Although the development of potential NiV vaccines is ongoing and the scrutiny to get authorized vaccines directed against BSL4 pathogens has been accelerated, the only approved vaccine on the market is an animal vaccine directed against HeV in horses in Australia (Equivac-HeV). The importance of a cell-mediated immune protection against Henipaviruses has been demonstrated in hamsters and pigs [86, 98, 99], indicating that particular attention should be given to this arm of the immune response for the development of new vaccines. Moreover, these reports underline that both well-balanced innate and adaptive immune responses play important roles in the control of NiV infection.

In parallel to vaccines, other therapeutic strategies have been under development. Recent in vitro investigations demonstrated that nucleoside inhibitor 4′-azidocytidine (R1479) and its analogs, previously identified to inhibit flaviviruses, are also capable of inhibiting NiV replication and may present potential broad-spectrum anti-viral candidates for future development [100, 101]. A recent study in hamsters demonstrated the ability of favipiravir (T-705), a viral RNA-dependent RNA polymerase inhibitor that acts as a purine analog, in preventing NiV-induced morbidity and mortality when administered immediately following infection [102]. Those results indicate that favipiravir, shown previously to protect against Ebola virus infection [103], is a potentially good candidate for post-exposure prophylaxis to NiV. A different approach has been developed by specifically inhibiting NiV entry into the cells by acting on the fusion machinery [104]. Indeed, viral entry is mediated by the viral envelope glycoproteins G and F (fusion protein) and can be targeted by fusion-inhibitory peptides [2]. Intra-tracheal administration of these peptides conjugated to lipids, shown to increase their efficiency, was protective in both hamsters and AGM against high-dose lethal NiV challenge.
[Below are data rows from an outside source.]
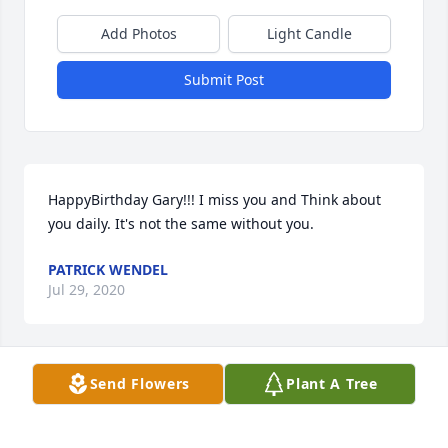
Add Photos
Light Candle
Submit Post
HappyBirthday Gary!!! I miss you and Think about 
you daily. It's not the same without you.
PATRICK WENDEL
Jul 29, 2020
Send Flowers
Plant A Tree
Miss you Gary. Rest in Peace. Many  good times. 
Thank you for all the memories with you and your 
wonderful family.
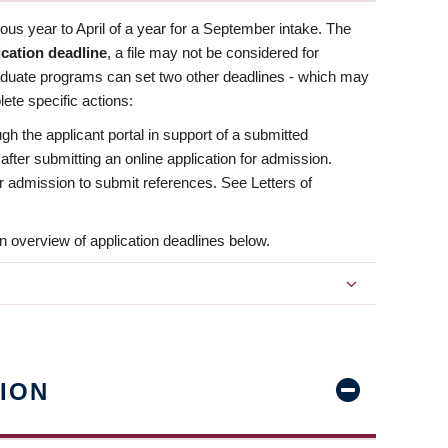
us year to April of a year for a September intake. The
ication deadline
, a file may not be considered for
aduate programs can set two other deadlines - which may
ete specific actions:
ugh the applicant portal in support of a submitted
 after submitting an online application for admission.
 for admission to submit references. See Letters of
n overview of application deadlines below.
ION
Finally, recent promising work has validated the efficiency of remdesivir (GS-5734), a broad-acting anti-viral nucleotide prodrug, against NiV Bangladesh in an AGM model, demonstrating its ability to protect monkeys if given 24 hours post-infection [105]. Clinical trials of this drug against Ebola virus have recently been started in democratic republic of Congo [106] and a similar approach will be required for the evaluation of remdesivir against NiV.
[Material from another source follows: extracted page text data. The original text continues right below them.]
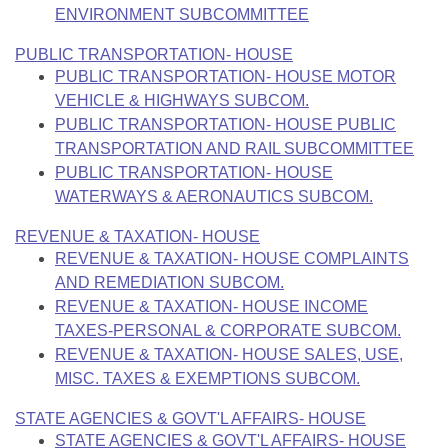
ENVIRONMENT SUBCOMMITTEE
PUBLIC TRANSPORTATION- HOUSE
PUBLIC TRANSPORTATION- HOUSE MOTOR
VEHICLE & HIGHWAYS SUBCOM.
PUBLIC TRANSPORTATION- HOUSE PUBLIC
TRANSPORTATION AND RAIL SUBCOMMITTEE
PUBLIC TRANSPORTATION- HOUSE
WATERWAYS & AERONAUTICS SUBCOM.
REVENUE & TAXATION- HOUSE
REVENUE & TAXATION- HOUSE COMPLAINTS
AND REMEDIATION SUBCOM.
REVENUE & TAXATION- HOUSE INCOME
TAXES-PERSONAL & CORPORATE SUBCOM.
REVENUE & TAXATION- HOUSE SALES, USE,
MISC. TAXES & EXEMPTIONS SUBCOM.
STATE AGENCIES & GOVT'L AFFAIRS- HOUSE
STATE AGENCIES & GOVT'L AFFAIRS- HOUSE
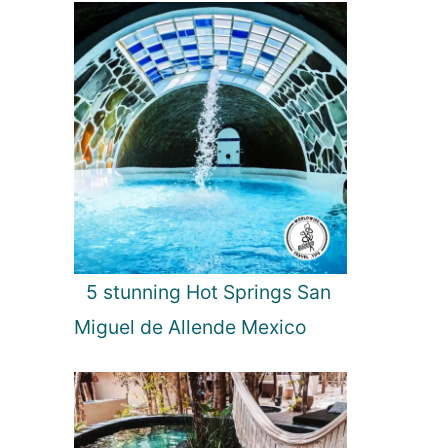
5 stunning Hot Springs San
Miguel de Allende Mexico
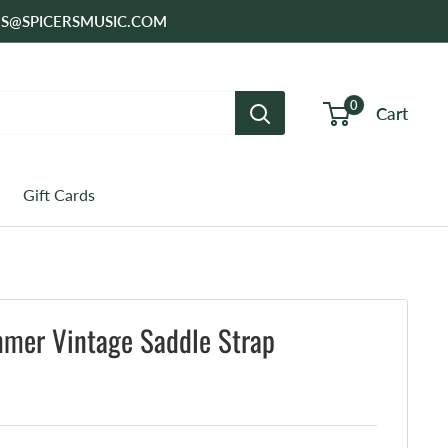
SALES@SPICERSMUSIC.COM
0
Cart
Gift Cards
mmer Vintage Saddle Strap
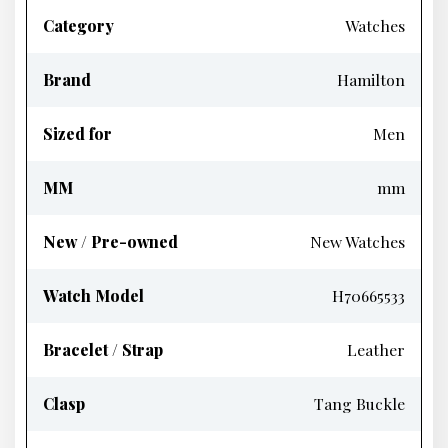
Category
Watches
Brand
Hamilton
Sized for
Men
MM
mm
New / Pre-owned
New Watches
Watch Model
H70665533
Bracelet / Strap
Leather
Clasp
Tang Buckle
Conclusions and future directions

NiV attracts particular attention among members of the Paramyxovirus family, as it possesses high zoonotic potential associated with one of the highest fatality rates observed in infectious diseases. The wide distribution of its natural host, the fruit bats, combined with the possibility of the spread of NiV via the respiratory route, raises the risk that pandemics will be caused by this virus in the future and calls for a better understanding of its pathogenesis and the development of efficient anti-viral approaches. NiV proteins were shown to effectively interact with the immune response and disable the establishment of a protective anti-viral immunity. Understanding the host–pathogen relationship at both molecular and cellular levels in different species and elucidating how bats could efficiently control NiV infection represent exciting challenges for future research and may open new avenues in the development of innovative anti-viral strategies. These studies should lead to novel clinical trials, allowing the generation of drugs efficient in the treatment of NiV infection. Further studies require a multidisciplinary approach, putting together virologists, immunologists, epidemiologists, veterinarians, and physicians within a “one health approach” in the common endeavor to understand and control Henipavirus infections.